··· Data extract
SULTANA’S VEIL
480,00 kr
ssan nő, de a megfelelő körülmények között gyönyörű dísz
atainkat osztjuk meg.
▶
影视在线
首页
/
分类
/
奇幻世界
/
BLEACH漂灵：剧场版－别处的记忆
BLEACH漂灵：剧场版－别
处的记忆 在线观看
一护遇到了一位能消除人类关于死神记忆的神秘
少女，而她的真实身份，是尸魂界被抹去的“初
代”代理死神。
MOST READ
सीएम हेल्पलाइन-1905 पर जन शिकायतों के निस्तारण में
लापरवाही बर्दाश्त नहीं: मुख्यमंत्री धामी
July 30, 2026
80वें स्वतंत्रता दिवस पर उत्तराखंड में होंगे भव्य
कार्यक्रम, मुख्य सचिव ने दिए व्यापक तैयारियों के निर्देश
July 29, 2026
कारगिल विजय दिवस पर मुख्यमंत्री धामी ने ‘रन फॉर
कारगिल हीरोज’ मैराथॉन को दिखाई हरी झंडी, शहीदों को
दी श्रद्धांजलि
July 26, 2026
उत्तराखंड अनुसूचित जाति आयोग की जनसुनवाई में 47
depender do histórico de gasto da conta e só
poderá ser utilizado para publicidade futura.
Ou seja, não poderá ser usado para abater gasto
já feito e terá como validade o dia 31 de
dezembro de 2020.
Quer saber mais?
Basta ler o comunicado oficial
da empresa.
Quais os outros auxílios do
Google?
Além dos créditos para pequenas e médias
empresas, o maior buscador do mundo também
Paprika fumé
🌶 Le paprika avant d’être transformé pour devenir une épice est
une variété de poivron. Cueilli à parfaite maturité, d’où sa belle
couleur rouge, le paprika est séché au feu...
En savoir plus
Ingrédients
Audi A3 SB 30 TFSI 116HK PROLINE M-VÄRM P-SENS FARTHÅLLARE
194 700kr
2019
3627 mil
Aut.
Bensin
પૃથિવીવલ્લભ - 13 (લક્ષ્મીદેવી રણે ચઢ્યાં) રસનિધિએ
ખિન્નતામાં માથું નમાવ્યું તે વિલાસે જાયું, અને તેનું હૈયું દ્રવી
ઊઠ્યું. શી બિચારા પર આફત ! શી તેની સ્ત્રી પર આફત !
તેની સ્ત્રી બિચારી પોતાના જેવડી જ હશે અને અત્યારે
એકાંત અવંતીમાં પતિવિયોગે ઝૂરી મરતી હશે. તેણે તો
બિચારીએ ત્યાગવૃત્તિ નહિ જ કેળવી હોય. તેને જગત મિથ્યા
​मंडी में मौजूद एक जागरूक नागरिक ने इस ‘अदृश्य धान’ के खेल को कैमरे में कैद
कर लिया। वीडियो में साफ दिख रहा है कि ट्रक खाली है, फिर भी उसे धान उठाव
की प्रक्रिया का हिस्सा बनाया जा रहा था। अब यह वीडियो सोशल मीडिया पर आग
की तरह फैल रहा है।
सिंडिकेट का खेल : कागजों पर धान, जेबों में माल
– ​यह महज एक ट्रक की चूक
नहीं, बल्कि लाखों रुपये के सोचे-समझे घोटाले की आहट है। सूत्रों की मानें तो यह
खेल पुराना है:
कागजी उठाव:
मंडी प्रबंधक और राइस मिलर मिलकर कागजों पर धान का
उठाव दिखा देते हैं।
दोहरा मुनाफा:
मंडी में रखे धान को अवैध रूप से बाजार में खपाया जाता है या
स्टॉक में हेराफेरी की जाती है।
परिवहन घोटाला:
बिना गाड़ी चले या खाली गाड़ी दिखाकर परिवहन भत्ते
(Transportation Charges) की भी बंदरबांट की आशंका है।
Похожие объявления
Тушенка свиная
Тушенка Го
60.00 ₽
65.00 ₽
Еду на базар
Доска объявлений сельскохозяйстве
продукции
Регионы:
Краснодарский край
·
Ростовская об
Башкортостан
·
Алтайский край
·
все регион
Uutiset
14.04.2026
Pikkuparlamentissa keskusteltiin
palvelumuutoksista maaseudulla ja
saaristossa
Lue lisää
······
- [What is expected]:
Lines from the one containing "Quais os outros auxílios do" through the end of the entries above must be copied exactly; include both ends and no other lines.

- [The completed task]:
Quais os outros auxílios do
Google?
Além dos créditos para pequenas e médias
empresas, o maior buscador do mundo também
Paprika fumé
🌶 Le paprika avant d’être transformé pour devenir une épice est
une variété de poivron. Cueilli à parfaite maturité, d’où sa belle
couleur rouge, le paprika est séché au feu...
En savoir plus
Ingrédients
Audi A3 SB 30 TFSI 116HK PROLINE M-VÄRM P-SENS FARTHÅLLARE
194 700kr
2019
3627 mil
Aut.
Bensin
પૃથિવીવલ્લભ - 13 (લક્ષ્મીદેવી રણે ચઢ્યાં) રસનિધિએ
ખિન્નતામાં માથું નમાવ્યું તે વિલાસે જાયું, અને તેનું હૈયું દ્રવી
ઊઠ્યું. શી બિચારા પર આફત ! શી તેની સ્ત્રી પર આફત !
તેની સ્ત્રી બિચારી પોતાના જેવડી જ હશે અને અત્યારે
એકાંત અવંતીમાં પતિવિયોગે ઝૂરી મરતી હશે. તેણે તો
બિચારીએ ત્યાગવૃત્તિ નહિ જ કેળવી હોય. તેને જગત મિથ્યા
​मंडी में मौजूद एक जागरूक नागरिक ने इस ‘अदृश्य धान’ के खेल को कैमरे में कैद
कर लिया। वीडियो में साफ दिख रहा है कि ट्रक खाली है, फिर भी उसे धान उठाव
की प्रक्रिया का हिस्सा बनाया जा रहा था। अब यह वीडियो सोशल मीडिया पर आग
की तरह फैल रहा है।
सिंडिकेट का खेल : कागजों पर धान, जेबों में माल
– ​यह महज एक ट्रक की चूक
नहीं, बल्कि लाखों रुपये के सोचे-समझे घोटाले की आहट है। सूत्रों की मानें तो यह
खेल पुराना है:
कागजी उठाव:
मंडी प्रबंधक और राइस मिलर मिलकर कागजों पर धान का
उठाव दिखा देते हैं।
दोहरा मुनाफा:
मंडी में रखे धान को अवैध रूप से बाजार में खपाया जाता है या
स्टॉक में हेराफेरी की जाती है।
परिवहन घोटाला:
बिना गाड़ी चले या खाली गाड़ी दिखाकर परिवहन भत्ते
(Transportation Charges) की भी बंदरबांट की आशंका है।
Похожие объявления
Тушенка свиная
Тушенка Го
60.00 ₽
65.00 ₽
Еду на базар
Доска объявлений сельскохозяйстве
продукции
Регионы:
Краснодарский край
·
Ростовская об
Башкортостан
·
Алтайский край
·
все регион
Uutiset
14.04.2026
Pikkuparlamentissa keskusteltiin
palvelumuutoksista maaseudulla ja
saaristossa
Lue lisää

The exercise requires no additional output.